- Prompt:
Your copy should match the records exactly, except that no pictures appear in it.

- Saved entries:
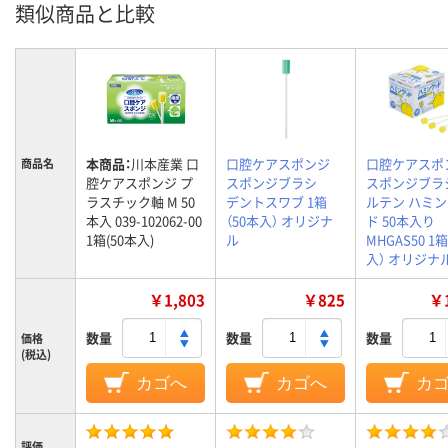
類似商品と比較
本商品：
川本産業 口
口腔ケアスポンジ
口腔ケアスポ
商品名
腔ケアスポンジ プ
スポンジブラシ
スポンジブラ
ラスチック軸 M 50
デントスワブ 1箱
ルテン ハミ
本入 039-102062-00
（50本入） オリジナ
ド 50本入り
1箱(50本入)
ル
MHGAS50 1
入） オリジナ
￥1,803
￥825
￥1
数量
数量
数量
価格
(税込)
カゴへ
カゴへ
カ
評価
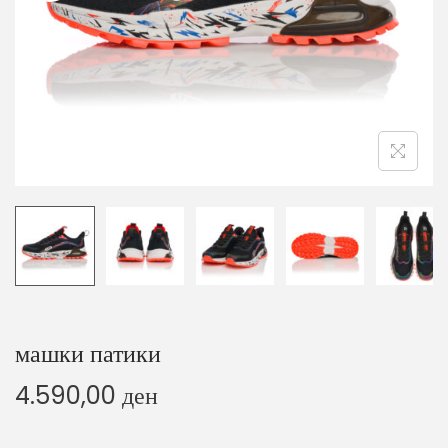
o
n
машки патики
4.590,00
ден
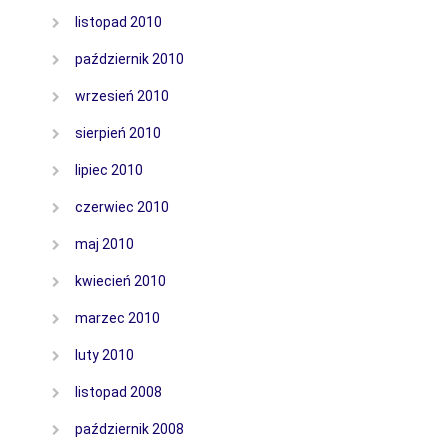
listopad 2010
październik 2010
wrzesień 2010
sierpień 2010
lipiec 2010
czerwiec 2010
maj 2010
kwiecień 2010
marzec 2010
luty 2010
listopad 2008
październik 2008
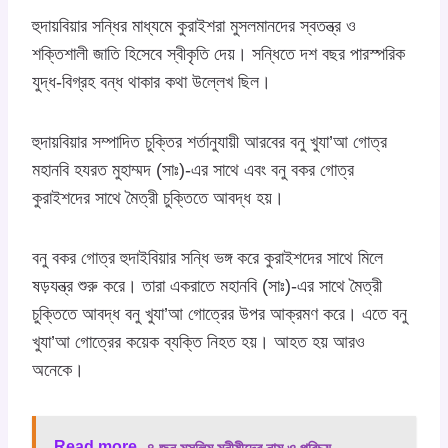
হুদায়বিয়ার সন্ধির মাধ্যমে কুরাইশরা মুসলমানদের স্বতন্ত্র ও
শক্তিশালী জাতি হিসেবে স্বীকৃতি দেয়। সন্ধিতে দশ বছর পারস্পরিক
যুদ্ধ-বিগ্রহ বন্ধ থাকার কথা উল্লেখ ছিল।
হুদায়বিয়ার সম্পাদিত চুক্তির শর্তানুযায়ী আরবের বনু খুযা’আ গোত্র
মহানবি হযরত মুহাম্মদ (সাঃ)-এর সাথে এবং বনু বকর গোত্র
কুরাইশদের সাথে মৈত্রী চুক্তিতে আবদ্ধ হয়।
বনু বকর গোত্র হুদাইবিয়ার সন্ধি ভঙ্গ করে কুরাইশদের সাথে মিলে
ষড়যন্ত্র শুরু করে। তারা একরাতে মহানবি (সাঃ)-এর সাথে মৈত্রী
চুক্তিতে আবদ্ধ বনু খুযা’আ গোত্রের উপর আক্রমণ করে। এতে বনু
খুযা’আ গোত্রের কয়েক ব্যক্তি নিহত হয়। আহত হয় আরও
অনেকে।
Read more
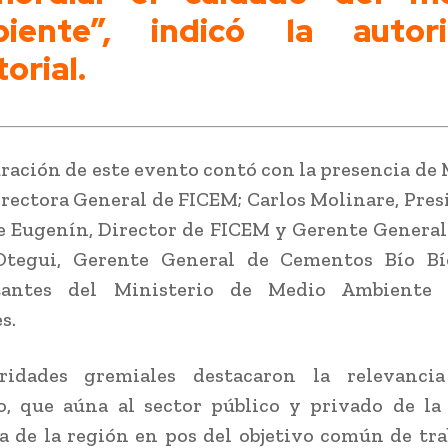
iente”, indicó la autor
orial.
ración de este evento contó con la presencia de 
irectora General de FICEM; Carlos Molinare, Pres
e Eugenín, Director de FICEM y Gerente Genera
Otegui, Gerente General de Cementos Bío Bí
tantes del Ministerio de Medio Ambiente
s.
ridades gremiales destacaron la relevanci
, que aúna al sector público y privado de la
 de la región en pos del objetivo común de tra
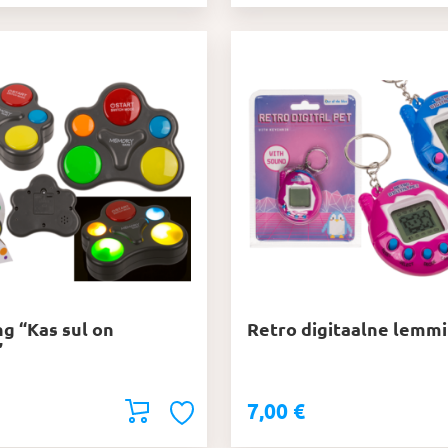
g “Kas sul on
Retro digitaalne lemm
”
7,00
€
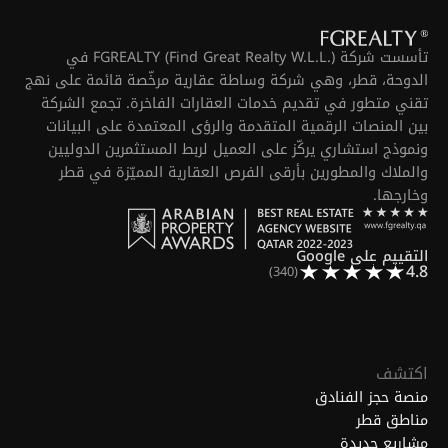
تأسست شركة FGREALTY (Find Great Realty W.L.L.) في
الدوحة، قطر، وهي شركة وساطة عقارية مرخّصة قائمة على نهج
تقني متطور في تقديم خدمات العقارات الفاخرة. تجمع الشركة
بين المنصات الرقمية المتقدمة والرؤى المعتمدة على البيانات
ونموذج استشاري يركّز على العميل لربط المستثمرين الدوليين
والملاك والمطورين بأرقى الفرص العقارية المميّزة في قطر
وخارجها.
التقييم على Google
4.8
(340)
اكتشف
منصة حجز الفنادق
مناطق قطر
مشاريع جديدة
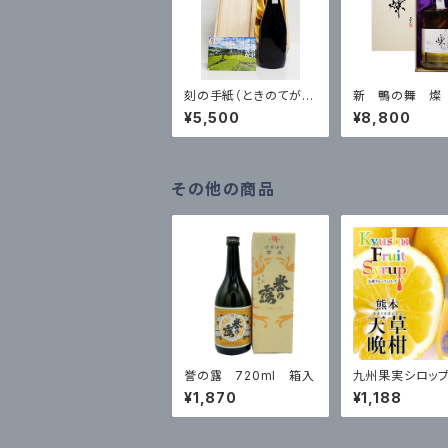
刻の手紙（ときのてが
新 鴨の舞 燦
み）720ml 28度 ※
度 720ml 箱
¥5,500
¥8,800
数量限定品
その他の商品
誉の露 720ml 箱入
九州果実シロップ
材 天草 晩柑 3
¥1,870
¥1,188
500ml はちみつ
ンアルコール ノ
リンク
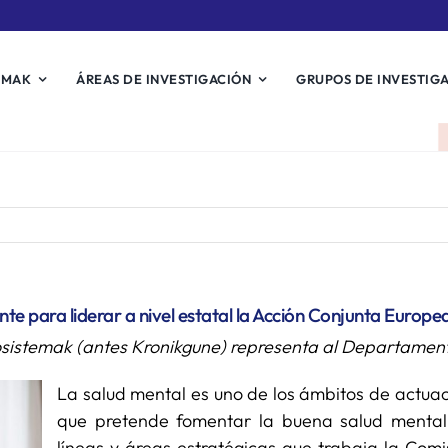
EMAK
ÁREAS DE INVESTIGACIÓN
GRUPOS DE INVESTIG
 para liderar a nivel estatal la Acción Conjunta Europe
Biosistemak (antes Kronikgune) representa al Departame
La salud mental es uno de los ámbitos de actuac
que pretende fomentar la buena salud mental
líneas y áreas estratégicas que trabaja la Com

- Reply to the task:
類似商品と比較
本商品：
川本産業 口
口腔ケアスポンジ
口腔ケアスポ
商品名
腔ケアスポンジ プ
スポンジブラシ
スポンジブラ
ラスチック軸 M 50
デントスワブ 1箱
ルテン ハミ
本入 039-102062-00
（50本入） オリジナ
ド 50本入り
1箱(50本入)
ル
MHGAS50 1
入） オリジナ
￥1,803
￥825
￥1
数量
数量
数量
価格
(税込)
カゴへ
カゴへ
カ
評価
o
n
машки патики
4.590,00
ден
listopad 2010
październik 2010
wrzesień 2010
sierpień 2010
lipiec 2010
czerwiec 2010
maj 2010
kwiecień 2010
marzec 2010
luty 2010
listopad 2008
październik 2008
হুদায়বিয়ার সন্ধির মাধ্যমে কুরাইশরা মুসলমানদের স্বতন্ত্র ও
শক্তিশালী জাতি হিসেবে স্বীকৃতি দেয়। সন্ধিতে দশ বছর পারস্পরিক
যুদ্ধ-বিগ্রহ বন্ধ থাকার কথা উল্লেখ ছিল।
হুদায়বিয়ার সম্পাদিত চুক্তির শর্তানুযায়ী আরবের বনু খুযা’আ গোত্র
মহানবি হযরত মুহাম্মদ (সাঃ)-এর সাথে এবং বনু বকর গোত্র
কুরাইশদের সাথে মৈত্রী চুক্তিতে আবদ্ধ হয়।
বনু বকর গোত্র হুদাইবিয়ার সন্ধি ভঙ্গ করে কুরাইশদের সাথে মিলে
ষড়যন্ত্র শুরু করে। তারা একরাতে মহানবি (সাঃ)-এর সাথে মৈত্রী
চুক্তিতে আবদ্ধ বনু খুযা’আ গোত্রের উপর আক্রমণ করে। এতে বনু
খুযা’আ গোত্রের কয়েক ব্যক্তি নিহত হয়। আহত হয় আরও
অনেকে।
Read more
iente”, indicó la autor
orial.
ración de este evento contó con la presencia de 
irectora General de FICEM; Carlos Molinare, Pres
e Eugenín, Director de FICEM y Gerente Genera
Otegui, Gerente General de Cementos Bío Bí
tantes del Ministerio de Medio Ambiente
s.
ridades gremiales destacaron la relevanci
, que aúna al sector público y privado de la
 de la región en pos del objetivo común de tra
g “Kas sul on
Retro digitaalne lemm
”
7,00
€
تأسست شركة FGREALTY (Find Great Realty W.L.L.) في
الدوحة، قطر، وهي شركة وساطة عقارية مرخّصة قائمة على نهج
تقني متطور في تقديم خدمات العقارات الفاخرة. تجمع الشركة
بين المنصات الرقمية المتقدمة والرؤى المعتمدة على البيانات
ونموذج استشاري يركّز على العميل لربط المستثمرين الدوليين
والملاك والمطورين بأرقى الفرص العقارية المميّزة في قطر
وخارجها.
التقييم على Google
4.8
(340)
اكتشف
منصة حجز الفنادق
مناطق قطر
مشاريع جديدة
刻の手紙（ときのてが
新 鴨の舞 燦
み）720ml 28度 ※
度 720ml 箱
¥5,500
¥8,800
数量限定品
その他の商品
誉の露 720ml 箱入
九州果実シロップ
材 天草 晩柑 3
¥1,870
¥1,188
500ml はちみつ
ンアルコール ノ
リンク
EMAK
ÁREAS DE INVESTIGACIÓN
GRUPOS DE INVESTIG
 para liderar a nivel estatal la Acción Conjunta Europe
Biosistemak (antes Kronikgune) representa al Departame
La salud mental es uno de los ámbitos de actuac
que pretende fomentar la buena salud mental
líneas y áreas estratégicas que trabaja la Com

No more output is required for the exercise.